_INSTRUCTIONS FOR THE TASK_: Pick out all lines with the word "type" from the records that follow.

_SUPPLIED MATERIAL_:
-- Opening Marker --
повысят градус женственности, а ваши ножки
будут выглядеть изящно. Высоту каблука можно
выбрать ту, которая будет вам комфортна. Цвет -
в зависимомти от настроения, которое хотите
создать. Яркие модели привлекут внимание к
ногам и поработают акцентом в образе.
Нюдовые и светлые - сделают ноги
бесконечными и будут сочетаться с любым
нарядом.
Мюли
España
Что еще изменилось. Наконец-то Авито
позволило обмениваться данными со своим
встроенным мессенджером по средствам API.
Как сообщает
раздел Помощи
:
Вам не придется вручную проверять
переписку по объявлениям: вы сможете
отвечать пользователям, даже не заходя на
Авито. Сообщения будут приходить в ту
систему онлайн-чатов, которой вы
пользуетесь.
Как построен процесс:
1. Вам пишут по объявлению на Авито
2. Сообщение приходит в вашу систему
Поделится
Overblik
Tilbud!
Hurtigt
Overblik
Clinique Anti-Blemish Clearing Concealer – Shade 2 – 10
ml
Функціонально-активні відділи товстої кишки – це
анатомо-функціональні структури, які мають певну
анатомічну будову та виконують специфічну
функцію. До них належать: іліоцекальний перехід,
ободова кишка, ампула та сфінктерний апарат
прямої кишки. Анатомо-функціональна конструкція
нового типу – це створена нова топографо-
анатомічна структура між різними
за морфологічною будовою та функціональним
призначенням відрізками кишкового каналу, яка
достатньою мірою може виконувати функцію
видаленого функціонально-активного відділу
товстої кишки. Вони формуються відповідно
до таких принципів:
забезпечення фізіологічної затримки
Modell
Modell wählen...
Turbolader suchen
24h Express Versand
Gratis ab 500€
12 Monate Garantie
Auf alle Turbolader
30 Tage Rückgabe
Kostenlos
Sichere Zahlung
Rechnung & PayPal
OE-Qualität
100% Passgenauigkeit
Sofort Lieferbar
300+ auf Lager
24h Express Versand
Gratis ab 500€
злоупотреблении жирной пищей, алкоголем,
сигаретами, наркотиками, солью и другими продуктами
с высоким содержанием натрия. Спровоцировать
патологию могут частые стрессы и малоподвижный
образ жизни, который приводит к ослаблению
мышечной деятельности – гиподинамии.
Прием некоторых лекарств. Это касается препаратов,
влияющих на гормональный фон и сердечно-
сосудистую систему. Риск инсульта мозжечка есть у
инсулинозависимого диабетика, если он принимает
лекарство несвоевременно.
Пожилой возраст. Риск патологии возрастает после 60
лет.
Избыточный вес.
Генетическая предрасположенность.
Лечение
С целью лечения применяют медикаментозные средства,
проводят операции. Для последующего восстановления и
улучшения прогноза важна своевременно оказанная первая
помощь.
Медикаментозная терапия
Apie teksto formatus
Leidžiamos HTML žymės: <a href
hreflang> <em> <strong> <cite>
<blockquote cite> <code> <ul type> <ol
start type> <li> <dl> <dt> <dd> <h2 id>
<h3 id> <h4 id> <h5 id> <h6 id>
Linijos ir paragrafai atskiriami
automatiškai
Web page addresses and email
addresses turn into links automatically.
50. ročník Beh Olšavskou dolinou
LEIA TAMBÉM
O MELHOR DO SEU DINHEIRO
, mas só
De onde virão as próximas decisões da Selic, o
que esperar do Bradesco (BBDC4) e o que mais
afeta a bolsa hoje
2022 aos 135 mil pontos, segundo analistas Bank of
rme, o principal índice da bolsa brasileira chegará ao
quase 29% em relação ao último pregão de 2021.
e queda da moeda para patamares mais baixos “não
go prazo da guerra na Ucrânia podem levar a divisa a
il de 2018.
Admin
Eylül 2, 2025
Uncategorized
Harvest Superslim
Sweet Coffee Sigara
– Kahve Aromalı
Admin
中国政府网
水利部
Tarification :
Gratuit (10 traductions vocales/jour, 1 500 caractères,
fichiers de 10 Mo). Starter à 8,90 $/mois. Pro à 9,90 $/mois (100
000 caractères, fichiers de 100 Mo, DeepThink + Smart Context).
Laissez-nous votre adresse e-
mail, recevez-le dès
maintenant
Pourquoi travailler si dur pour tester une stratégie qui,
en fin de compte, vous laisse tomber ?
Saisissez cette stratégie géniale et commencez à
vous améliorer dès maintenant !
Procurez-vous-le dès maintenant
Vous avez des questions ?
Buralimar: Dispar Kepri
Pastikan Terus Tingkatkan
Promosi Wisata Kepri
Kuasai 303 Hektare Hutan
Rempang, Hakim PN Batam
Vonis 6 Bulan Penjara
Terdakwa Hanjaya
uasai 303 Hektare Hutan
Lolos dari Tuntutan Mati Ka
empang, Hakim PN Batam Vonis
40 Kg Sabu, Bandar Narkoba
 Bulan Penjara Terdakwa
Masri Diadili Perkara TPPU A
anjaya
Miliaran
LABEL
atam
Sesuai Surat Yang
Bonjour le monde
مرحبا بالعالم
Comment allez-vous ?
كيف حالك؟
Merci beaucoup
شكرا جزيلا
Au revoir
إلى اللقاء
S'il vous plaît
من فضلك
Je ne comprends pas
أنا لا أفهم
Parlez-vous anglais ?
-- Closing Marker --
_RESPONSE TO THE EXERCISE_:
<blockquote cite> <code> <ul type> <ol
start type> <li> <dl> <dt> <dd> <h2 id>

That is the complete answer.